I have been seeing 1 up in Luzerne all deer season long. They are a prehistoric looking bird, very cool.
Here's a good site for birds

http://www.allaboutbirds.org/guide/Pileated_Woodpecker/id


----------



## PaleRider (Oct 24, 2007)

I have one in my backyard on a regular basis. Oakland County


----------



## mike the pike (Mar 11, 2008)

Sounds like they would make 1 heck of a noise in forest


----------



## doublell (Feb 8, 2007)

when I lived up north had a pair that worked out on an old sugar maple. when they showed up everyone else left including the squirrels.:yikes:


----------



## snaggs (Jul 20, 2005)

Have had several hanging around Hamlin Lake in some years past. Have not seen one in several years. Sure make a heck of a banging when hammering on trees. Beautiful birds,real beautiful.


----------



## Fishndude (Feb 22, 2003)

mike the pike said:


> Sounds like they would make 1 heck of a noise in forest


They really do. There was one up by my parent's cabin, that was hammering on someone's metal siding or roof, a couple years ago. Sounded like a darned jackhammer. I have no idea why it was doing that, but that was the deal. Very cool birds, and often they get 18" tall, and sometimes a bit larger.


----------



## Banditto (Jun 9, 2000)

Yes 18" tall for the very large ones. I've had one land 12" away from my face while bow hunting and look me square in the eye for a couple seconds before it figured it out. Their eyes have a ring of fine white feathers around them, almost imperceivable but when you are up close and personal it was the first thing I noticed.


----------



## Paul Thompson (Jul 16, 2007)

I have seen the Pileated Wood Pecker up in Quebec while Bear hunting, and they look to have a two foot wing span, big birds they got up there. With softball size holes drilled in the trees for nest.
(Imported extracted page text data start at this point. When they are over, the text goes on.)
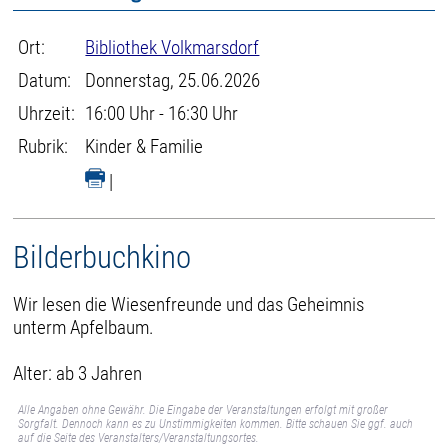
Ort:
Bibliothek Volkmarsdorf
Datum:
Donnerstag, 25.06.2026
Uhrzeit:
16:00 Uhr - 16:30 Uhr
Rubrik:
Kinder & Familie
|
Bilderbuchkino
Wir lesen die Wiesenfreunde und das Geheimnis
unterm Apfelbaum.
Alter: ab 3 Jahren
Alle Angaben ohne Gewähr. Die Eingabe der Veranstaltungen erfolgt mit großer
Sorgfalt. Dennoch kann es zu Unstimmigkeiten kommen. Bitte schauen Sie ggf. auch
auf die Seite des Veranstalters/Veranstaltungsortes.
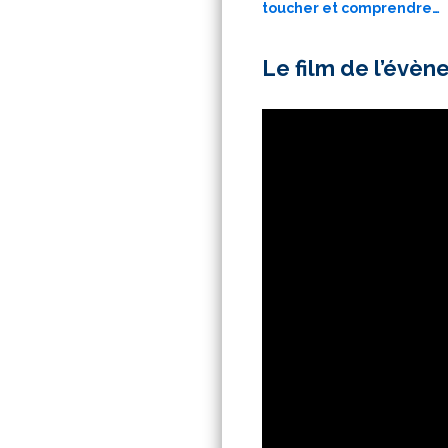
toucher et comprendre…
Le film de l’évèn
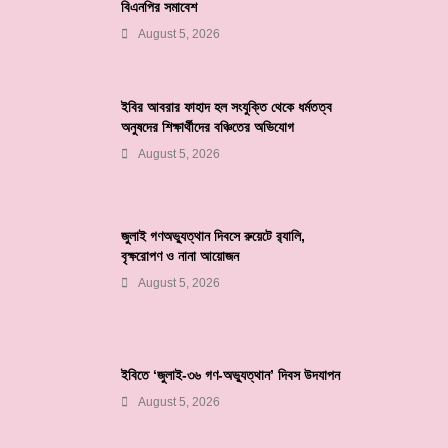
বিএনপির সমাবেশ
August 5, 2026
ইবির আবরার ফাহাদ হল সংযুক্তি থেকে ধর্মতত্ব
অনুষদের শিক্ষার্থীদের বঞ্চিতের অভিযোগ
August 5, 2026
জুলাই গণঅভ্যুত্থান দিবসে রুয়েটে র‌্যালি,
বৃক্ষরোপণ ও নানা আয়োজন
August 5, 2026
ইবিতে ‘জুলাই-৩৬ গণ-অভ্যুত্থান’ দিবস উদযাপন
August 5, 2026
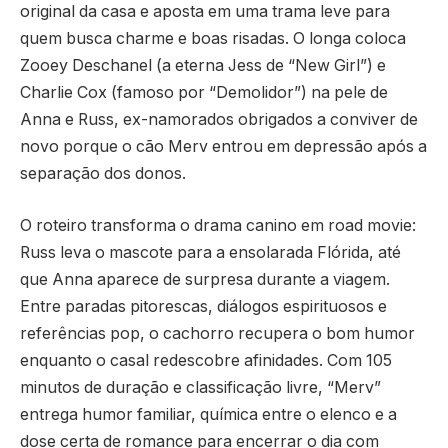
original da casa e aposta em uma trama leve para
quem busca charme e boas risadas. O longa coloca
Zooey Deschanel (a eterna Jess de “New Girl”) e
Charlie Cox (famoso por “Demolidor”) na pele de
Anna e Russ, ex-namorados obrigados a conviver de
novo porque o cão Merv entrou em depressão após a
separação dos donos.
O roteiro transforma o drama canino em road movie:
Russ leva o mascote para a ensolarada Flórida, até
que Anna aparece de surpresa durante a viagem.
Entre paradas pitorescas, diálogos espirituosos e
referências pop, o cachorro recupera o bom humor
enquanto o casal redescobre afinidades. Com 105
minutos de duração e classificação livre, “Merv”
entrega humor familiar, química entre o elenco e a
dose certa de romance para encerrar o dia com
I see these two everyday when hunting in our woods, The Snowy, and the Ivory Billed.


----------



## chinamigarden (Oct 21, 2005)

mike the pike said:


> They are the size of bluejays...is that right?


18" long. Half again longer then a Blue Jay.

They prefer large older tracts of woods.


----------



## chinamigarden (Oct 21, 2005)

Paul Thompson said:


> I have seen the Pileated Wood Pecker up in Quebec while Bear hunting, and they look to have a two foot wing span, big birds they got up there. With softball size holes drilled in the trees for nest.
> 
> I see these two everyday when hunting in our woods, The Snowy, and the Ivory Billed.


This is a Female Red Bellied and a male Downy woodpecker


----------



## rick (Dec 3, 2000)

Fishndude said:


> They really do. There was one up by my parent's cabin, that was hammering on someone's metal siding or roof, a couple years ago. Sounded like a darned jackhammer. I have no idea why it was doing that, but that was the deal. Very cool birds, and often they get 18" tall, and sometimes a bit larger.


I'm pretty sure they were drilling for bugs that they know are under the metal. A small woodpecker does it allmost every morning to my tv antenna at my cabin up north, usually before I want to wake up. When my family hears it someone is sure to chuckle. Usually I want to grab the bb gun.


----------



## hooks-n-arrows (Oct 25, 2007)

I could hear them last year south of one of my hunting woods in Clinton County. This year I had 2 or 3 pair of them with me all bow season. And yea, the picture posted, not them. Mine kinda remind me of woody woodpecker.


----------



## bully06 (Dec 10, 2002)

They love the suet cakes especially, I've had three of them at one time at the suet in my yard in Harrison. Cool birds to watch!


----------



## Swamp Monster (Jan 11, 2002)

We have a couple of them in our Mecosta Cty Cedar Swamp...always nice to get one close enough to watch when they are "hunting"...pretty cool. Noisy sob's though! They are cool in flight too.


----------



## chinamigarden (Oct 21, 2005)

rick said:


> I'm pretty sure they were drilling for bugs that they know are under the metal. A small woodpecker does it allmost every morning to my tv antenna at my cabin up north, usually before I want to wake up. When my family hears it someone is sure to chuckle. Usually I want to grab the bb gun.


Usually when a woodpecker is drumming on metal, its because it makes a good sound. A male woodpecker will announce himself and establish territory through his drumming. The louder the better. Hence the attractiveness of metal siding.


----------